Jacob Pinkerfield


Jacob Pinkerfeld, also spelled Pinkerfield was an Israeli archaeologist and architect.

Early life and education

Jacob Pinkerfeld was born in the city of Przemysl, Galicia, Poland in 1897, the son of an architect. He joined the Hashomer Hatzair youth movement and later studied architecture at the College of Technology in Vienna, Austria. Pinkerfeld moved to the Land of Israel with Hashomer Hatzair in 1920 and lived in Zichron Ya'acov.
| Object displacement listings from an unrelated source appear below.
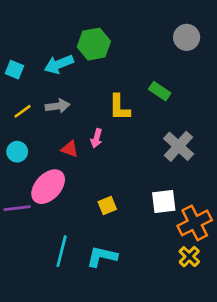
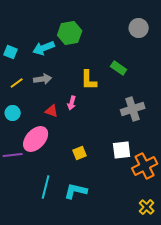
gray cross: (179, 146) -> (133, 109), turned 30
yellow cross: (189, 257) -> (147, 207), moved

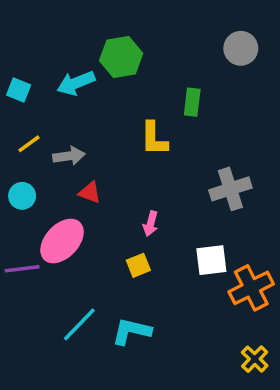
green rectangle: (119, 68) -> (192, 102), moved, turned 63
gray arrow: (43, 79) -> (69, 156), moved
pink arrow: (72, 103) -> (151, 224), moved
cyan line: (46, 187) -> (79, 324), turned 30

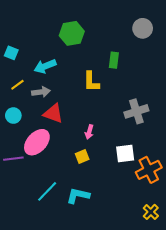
cyan arrow: (76, 83) -> (45, 66), moved
red triangle: (90, 192) -> (53, 113), size x1.5

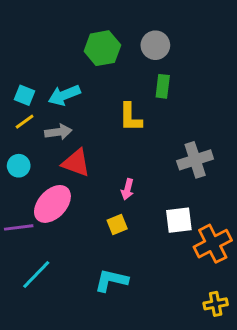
gray circle: (143, 28) -> (155, 45), moved
cyan square: (11, 53) -> (25, 95), moved
cyan line: (47, 191) -> (36, 275), moved
yellow cross: (151, 212) -> (216, 304), turned 35

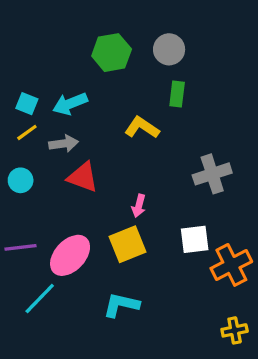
yellow L-shape: (130, 117) -> (142, 128), turned 124
pink ellipse: (52, 204) -> (70, 255), moved
yellow square: (117, 225) -> (128, 244), size x1.6

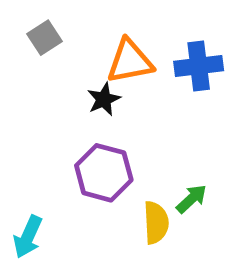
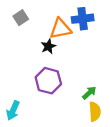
blue cross: (199, 66) -> (83, 19), moved
yellow semicircle: (156, 223) -> (95, 112), moved

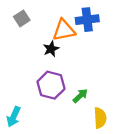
green arrow: (89, 93) -> (80, 96), moved

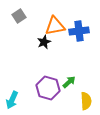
blue cross: (87, 20) -> (79, 31), moved
purple hexagon: (51, 85) -> (48, 88), moved

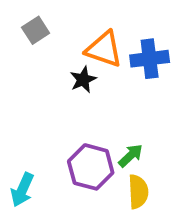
orange triangle: (55, 26) -> (104, 49), turned 30
yellow semicircle: (86, 101) -> (138, 192), moved

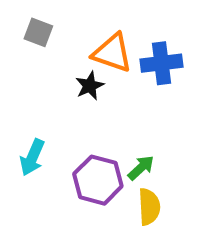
gray square: (36, 30) -> (38, 32), turned -36
cyan arrow: (22, 190) -> (32, 157), moved

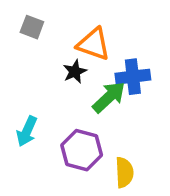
blue cross: (161, 63) -> (133, 77), moved
green arrow: (141, 168) -> (109, 97), moved, size x1.5

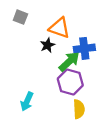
cyan arrow: (27, 131) -> (27, 102), moved
purple hexagon: (82, 150) -> (70, 82), moved

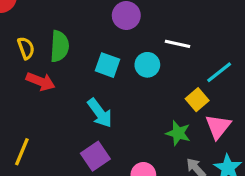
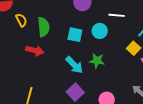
yellow semicircle: (26, 48) -> (21, 20), moved
green star: (178, 133) -> (97, 61), moved

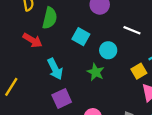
cyan circle: (100, 31) -> (108, 50), moved
cyan arrow: (74, 65) -> (55, 69), moved

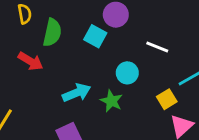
cyan square: (81, 37) -> (95, 36), moved
cyan arrow: (55, 69) -> (76, 93), moved, turned -85

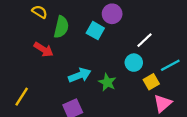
yellow semicircle: (25, 14) -> (40, 12), turned -49
white line: (157, 47) -> (145, 40), turned -66
cyan circle: (127, 73) -> (134, 63), moved

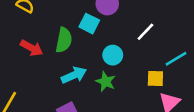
green semicircle: (61, 27) -> (64, 40), moved
cyan circle: (134, 63) -> (113, 55), moved
yellow square: (151, 82) -> (155, 78), turned 35

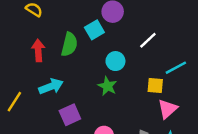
cyan square: (89, 24) -> (94, 30), turned 30
red arrow: (32, 48) -> (38, 50), turned -125
cyan arrow: (74, 75) -> (51, 86), moved

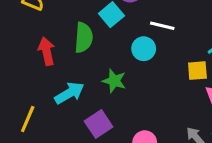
white line: (148, 40) -> (162, 26), moved, turned 66
green star: (107, 86) -> (114, 81), moved

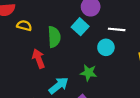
green semicircle: (84, 38) -> (54, 37), moved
He returned to Europe to recover from malaria and pneumonia, after which he graduated university as an engineer-architect in 1925.

Career

The same year, 1925, Pinkerfeld moved back to the Land of Israel.

Architecture

Pinkerfeld worked as an architect and designer, building a large number of public structures.

Research into Jewish art

According to the Artlog website, "his dream was to establish a Research Institute for Jewish Art. Together with a group of friends he founded "Ganza", the Society for Jewish Craft, which later became the Museum of Ethnography and Folklore in Tel Aviv, and acted as its Director from 1950 until his untimely death.

Archaeology

He worked on excavations at :de:Tell el-Kheleifeh, which Nelson Glueck at the time had mistakenly identified as Solomon's Ezion-geber, and at the putative site of the Church of Zion on Mount Zion in Jerusalem, his findings forming the basis of Bargil Pixner's thesis of a pre-Crusader Jewish-Christian church on the site.

Shooting attack

Jacob Pinkerfeld was one of the four archaeologists killed in the Ramat Rachel shooting attack on September 23, 1956.